Diria que o fluxo das imagens traz os resquícios da sociedade aristocrática da cana-de-açúcar de Pernambuco. Numa espécie de sopro, sentimos a atmosfera das elites… Nas legendas, se constata a procissão de nomes de famílias tradicionais de uma época que nos remonta facilmente à formação de nossa identidade agrária – tão cheia de contrastes sociais e de relações interétnicas. Tal contexto nos remete a fotografia do século XIX, especialmente os retratos de família. A reunião de imagens fotográficas, produzidas naquela época e ordenadas em preciosos álbuns, era o “livro” consentido da história de cada núcleo familiar. Neles, povoavam personagens que nasciam, cresciam, casavam-se, viajavam, iam à guerra, tornavam-se republicanos, abolicionistas ou conservadores. Ainda através dos retratos, cultuavam-se seus mortos, celebravam grandes datas (casamentos, batismos, primeira comunhão), enfim coisas da vida, ritos de todos nós. Nestas imagens antigas, se compreende que a técnica fotográfica estava a serviço da elite agrária. A fotografia, não tão popular por fatores econômicos ao consumo de classes sociais mais pobres, se converteu na vitrine desejada de legitimação da posição social daquele grupo cujo poder, riqueza e prestígio tinha sua própria ideologia. Desse modo, o visitante ao entrar na sala de uma casa-grande ou de um sobrado encontrava o tal álbum de fotografias para “casualmente” conhecer quem eram os retratados e, claro, de acordo, como queriam ser reconhecidos em todo seu esplendor e riqueza.

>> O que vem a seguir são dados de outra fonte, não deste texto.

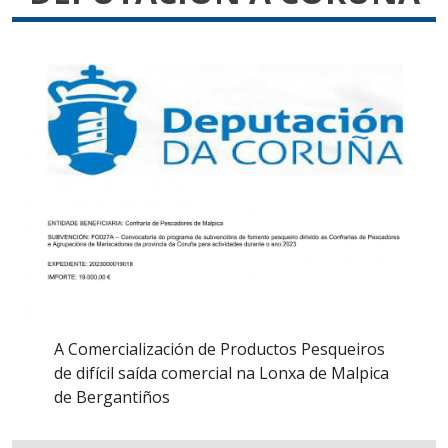
A Comercialización de Productos Pesqueiros
de difícil saída comercial na Lonxa de Malpica
de Bergantiños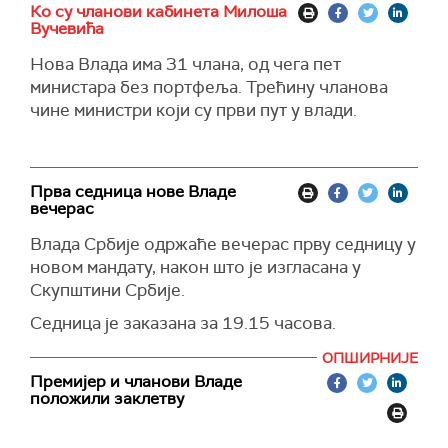
Ко су чланови кабинета Милоша
Вучевића
Нова Влада има 31 члана, од чега пет
министара без портфеља. Трећину чланова
чине министри који су први пут у влади.
Прва седница нове Владе
вечерас
Влада Србије одржаће вечерас прву седницу у
новом мандату, након што је изгласана у
Скупштини Србије.
Седница је заказана за 19.15 часова.
ОПШИРНИЈЕ
Премијер и чланови Владе
положили заклетву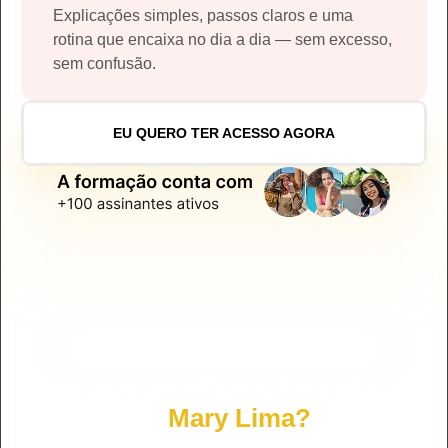
Explicações simples, passos claros e uma
rotina que encaixa no dia a dia — sem excesso,
sem confusão.
EU QUERO TER ACESSO AGORA
Por que escolher o Francês
com
Mary Lima?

Através do jornal, ainda somos personagens desta realidade imagética da vida social que se descortina diariamente. Representamos o objetivo final daqueles mesmos álbuns de família, somos o alvo. Acompanhamos aniversários, casamentos, fatos marcantes da vida de pessoas que não conhecemos, mas que pelo hábito da leitura e do olhar, já as reconhecemos devido à freqüência com que vemos seus retratos. Ainda somos os receptores, os observadores tão desejados para que tais fotos tenham algum sentido. O certo é que se trata de um espaço no qual uma parte da sociedade é documentada, o que coloca a fotografia como instrumento de percepção e interpretação para o leitor. Desta maneira, dependendo de como você encare o colunismo social ele poderá ter duas perspectivas. Uma primeira, espécie de vitrine, da qual muitos alimentam a pueril curiosidade de quem é visto e de quem vê. Ou então, tentar transcender o banal das aparências, buscar razões e refletir sobre os significados sociais que produz o que vemos. E vale repensar no que disse na primeira frase deste texto; agora, ela poderá fazer algum sentido. Ou seja, resta escolher qual das imagens pode nos “alimentar”: a de dentro ou a de fora… E assim, perceber um pouco de nossa alma, nossa história e nossa identidade.
* Publicado no Pernambuco – Suplemento Cultural em janeiro de 2008.